(Saved entries)

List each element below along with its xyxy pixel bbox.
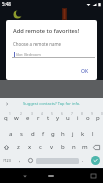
button[interactable]: Enter [91, 156, 100, 165]
button[interactable]: OK [76, 66, 94, 77]
button[interactable]: e [22, 111, 33, 125]
staticText: w [14, 114, 19, 122]
button[interactable]: u [63, 111, 73, 125]
button[interactable]: j [68, 127, 78, 141]
button[interactable]: , [14, 153, 25, 168]
button[interactable]: z [13, 140, 24, 154]
button[interactable]: k [78, 127, 88, 141]
button[interactable]: f [38, 127, 48, 141]
staticText: v [50, 143, 54, 151]
staticText: j [72, 130, 74, 138]
staticText: . [82, 157, 84, 164]
staticText: 5 [51, 112, 53, 116]
button[interactable]: Suggest contacts? Tap for info. [0, 98, 103, 109]
button[interactable]: like: Bedroom [14, 51, 96, 58]
staticText: Suggest contacts? Tap for info. [23, 101, 81, 106]
button[interactable]: v [46, 140, 57, 154]
button[interactable]: n [68, 140, 79, 154]
staticText: Choose a remote name [13, 41, 62, 47]
staticText: q [4, 114, 8, 122]
staticText: p [96, 114, 100, 122]
staticText: i [77, 114, 79, 122]
button[interactable]: Emoji [25, 153, 36, 168]
staticText: 8 [81, 112, 83, 116]
button[interactable]: d [27, 127, 38, 141]
staticText: c [39, 143, 42, 151]
button[interactable]: m [79, 140, 90, 154]
button[interactable]: o [83, 111, 93, 125]
button[interactable]: ?123 [0, 153, 14, 168]
button[interactable]: b [57, 140, 68, 154]
staticText: 4 [41, 112, 43, 116]
staticText: u [66, 114, 70, 122]
staticText: , [19, 157, 21, 164]
staticText: s [20, 130, 23, 138]
button[interactable]: Hide keyboard [19, 169, 30, 183]
button[interactable]: Home [45, 169, 57, 183]
button[interactable]: g [48, 127, 58, 141]
button[interactable]: r [33, 111, 43, 125]
staticText: o [86, 114, 90, 122]
staticText: m [82, 143, 88, 151]
button[interactable]: q [0, 111, 11, 125]
staticText: 1 [9, 112, 11, 116]
staticText: l [92, 130, 94, 138]
button[interactable]: i [73, 111, 83, 125]
staticText: ?123 [3, 158, 11, 163]
button[interactable]: . [79, 153, 87, 168]
button[interactable]: p [93, 111, 103, 125]
staticText: n [72, 143, 76, 151]
staticText: d [31, 130, 35, 138]
staticText: t [47, 114, 50, 122]
staticText: y [56, 114, 60, 122]
staticText: e [26, 114, 30, 122]
button[interactable]: x [24, 140, 35, 154]
staticText: k [81, 130, 85, 138]
staticText: h [61, 130, 65, 138]
button[interactable]: w [11, 111, 22, 125]
staticText: 7 [71, 112, 73, 116]
staticText: like: Bedroom [16, 52, 41, 57]
button[interactable]: Shift [0, 140, 13, 154]
button[interactable]: t [43, 111, 53, 125]
staticText: r [37, 114, 40, 122]
button[interactable]: l [88, 127, 98, 141]
staticText: 5:48 [2, 1, 11, 7]
button[interactable]: s [16, 127, 27, 141]
staticText: Add remote to favorites! [13, 27, 80, 35]
button[interactable]: a [5, 127, 16, 141]
staticText: b [61, 143, 65, 151]
staticText: a [9, 130, 13, 138]
staticText: 9 [91, 112, 93, 116]
staticText: g [51, 130, 55, 138]
button[interactable]: h [58, 127, 68, 141]
button[interactable]: c [35, 140, 46, 154]
staticText: x [28, 143, 32, 151]
staticText: OK [81, 68, 89, 75]
button[interactable]: Backspace [90, 140, 103, 154]
staticText: 2 [20, 112, 22, 116]
button[interactable]: y [53, 111, 63, 125]
staticText: 6 [61, 112, 63, 116]
staticText: 3 [31, 112, 33, 116]
staticText: 0 [101, 112, 103, 116]
staticText: z [17, 143, 20, 151]
staticText: f [42, 130, 45, 138]
button[interactable]: Recents [88, 169, 99, 183]
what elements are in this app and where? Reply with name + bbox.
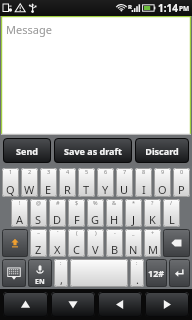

WHAT TO WORK ON> Copy whichever lines of the records above contain the word "Bedroom".

FINAL ANSWER>
button[interactable]: like: Bedroom [14, 51, 96, 58]
staticText: like: Bedroom [16, 52, 41, 57]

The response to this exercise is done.